Workplaces can be risky environments and both employers and employees should take safety risks very seriously. Many safety risks are obvious, like operating machinery without the correct licence or working on a scorching hot summer’s day without sun protection and drinking water.

Did you hear about the worker who had his employment terminated because he weighed 160kg? Here’s why a worker’s obesity can not only be a risk to themselves, but also a risk to others on a work site and the employer.

The worker in question (let’s call him Barry) was employed as supervisor. Barry had up to 30 crew members working under his direction at any one time. His role was fairly physical and required the majority of time operating equipment, setting up gear, and moving around the crew area to supervise operations. He was also expected to act and assist his crew in an emergency situation.

After a few years working in this role, Barry took paid sick leave for an unrelated stress issue. Barry was also affected by other health issues relating to his weight. Barry provided his employer with medical certificates, however he was avoiding his employer’s lawful queries around his recovery progress, expected return to work date, and ability to perform the required duties of his role.

Poor Barry didn’t have the benefit of this article to know that was a bad move!

Barry’s employer decided to send Barry to their own independent medical doctor for an independent opinion on his condition. Many employers do not realise that directing an employee to attend a medical assessment can be a perfectly lawful and reasonable direction. An employer is entitled to do this so they can get a better understanding on a worker’s limitations and fitness for work. An employee who refuses to comply with such a reasonable direction could face disciplinary action.

The major concerns for Barry’s employer were his weight and his ability to operate safely in the work environment.

Over the next few months, the employer received reports from Barry’s treating doctors that he remained morbidly obese, and there were specific tasks in Barry’s role that he could not perform safely without significant and foreseeable risk of injury. Barry was limited in his ability to kneel, squat, climb or fit into certain vehicles. The doctors all agreed that significant weight loss would be necessary to reduce the risk of Barry slipping, tripping, or falling. The doctors also considered that in the event that Barry did slip, trip or fall, he would significantly impact the safety of his colleagues should they attempt to move him.

Barry’s employer continued to meet with him and discuss his return to work including the associated risks involved and to identify what measures (if any) he was taking to lose weight.

By this time two years had passed and the employer had spent over $40,000 on Barry’s doctor’s bills alone! The employer was also paying wages for Barry’s replacement while he was on leave. Overall a very expensive experience!

The employer decided to terminate Barry’s employment. The employer considered that Barry had been given plenty of chances to make an effort to return to the workplace.

Barry responded to this news by filing a compensation claim with WorkCover for a psychiatric injury arising out of his dismissal.

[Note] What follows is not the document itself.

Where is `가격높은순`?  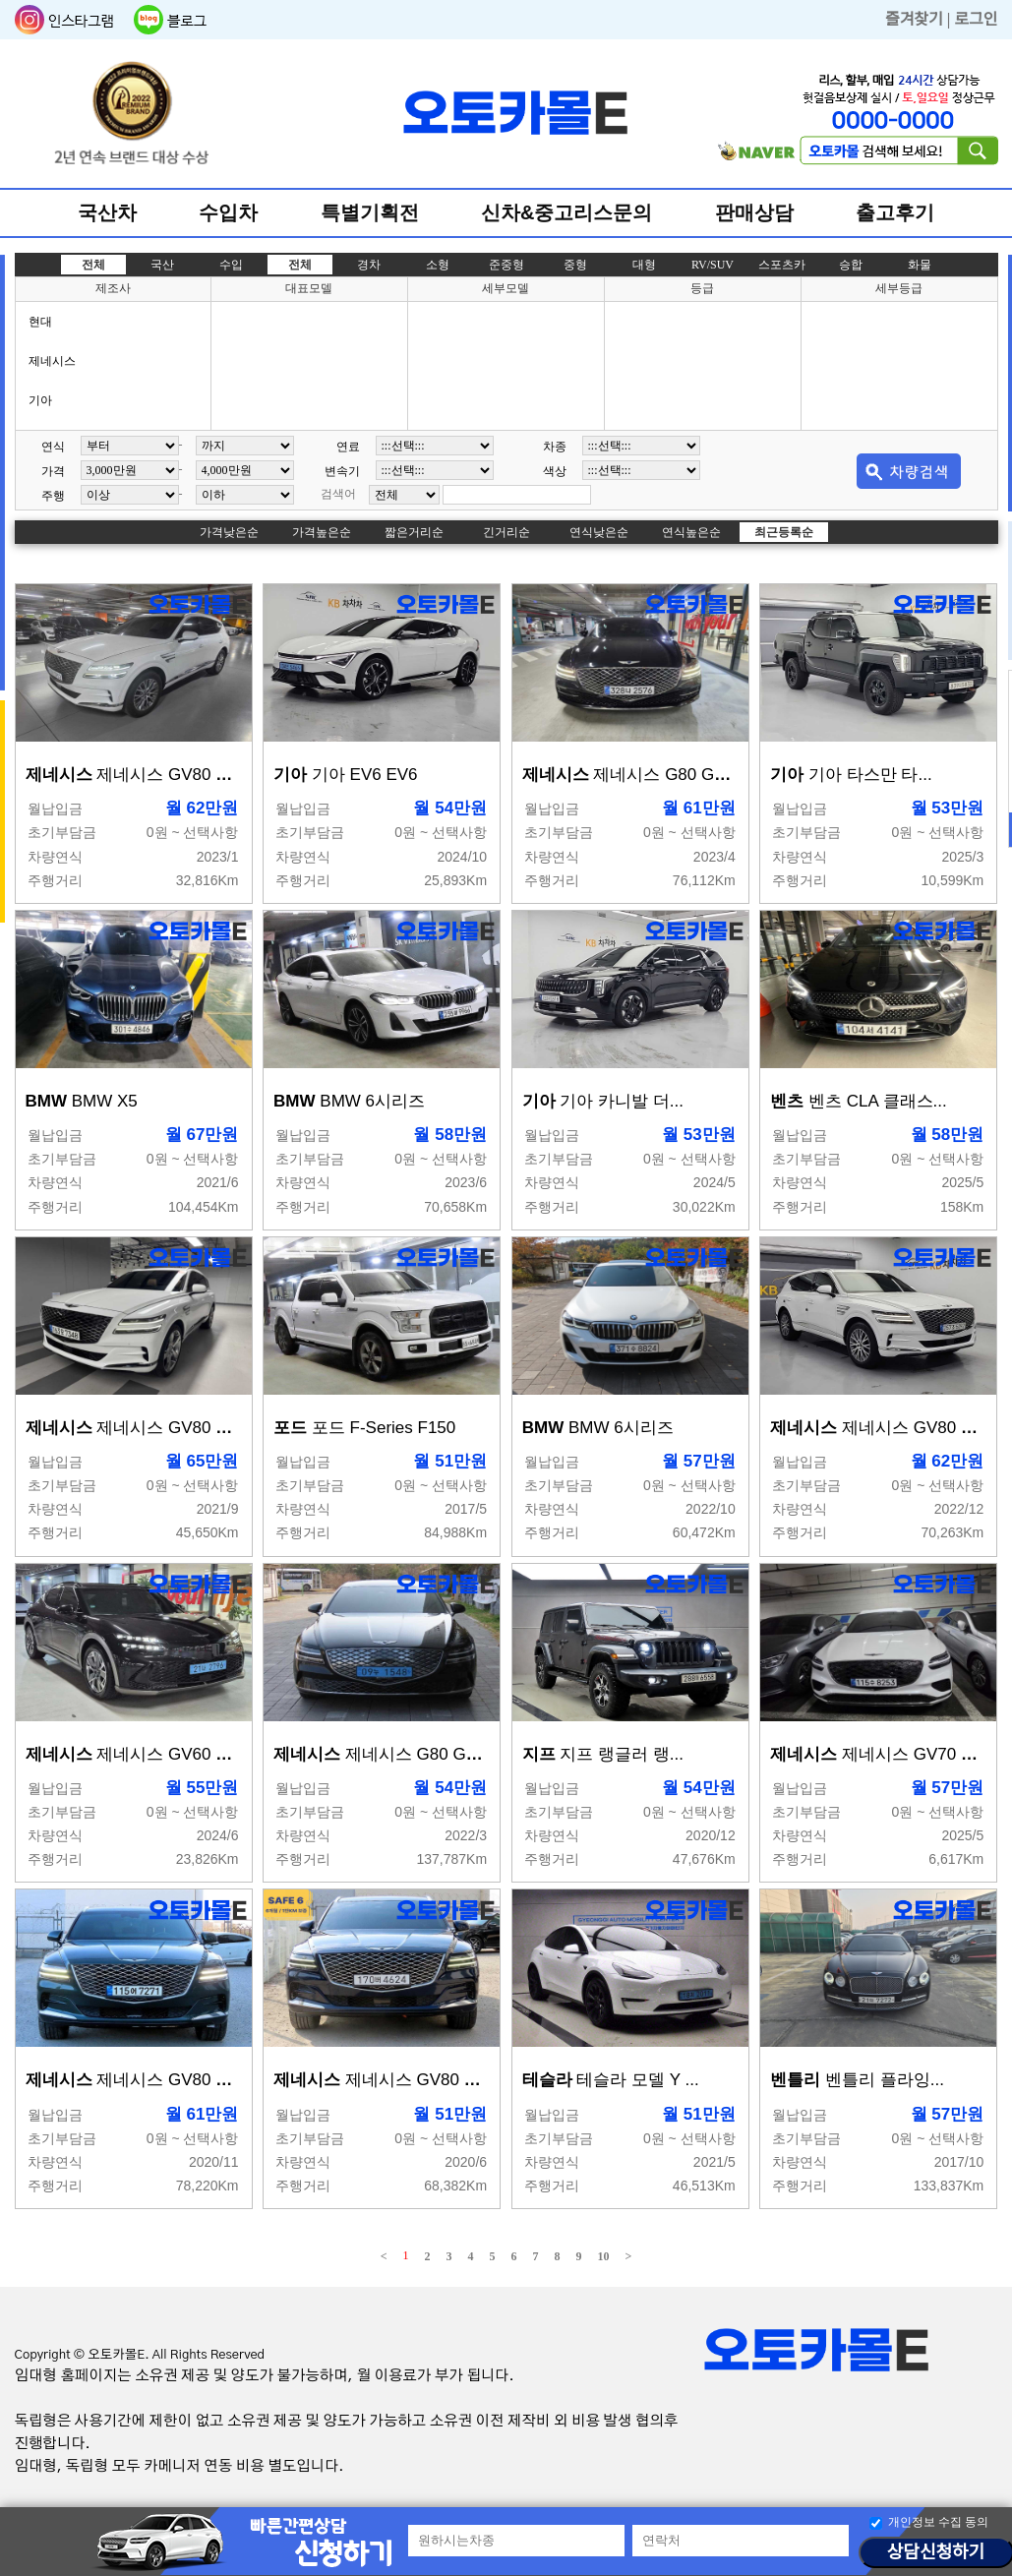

Barry’s employer appealed WorkCover’s decision to accept Barry’s claim, arguing that its actions in terminating his employment were reasonable and undertaken in a reasonable way.

The court agreed with the employer that Barry’s termination was reasonable based on the facts and circumstances of the case. There was no connection between Barry’s psychiatric injury and the management action taken.

This case highlights how managing an employee’s absence can be both costly and time consuming for busy employers. Knowing what your rights and obligations are as an employer or employee can save you precious money and time.

Seeking legal advice from a solicitor who practises in employment law can help employers to understand how to take reasonable management action in a reasonable way, and help employees understand entitlements to sick leave and steps that should be taken to return to work. When it comes to WorkCover claims, “But I didn’t know” won’t wash as an excuse, and the last thing anyone wants is to deal with extra stress and expense when it could have been avoided.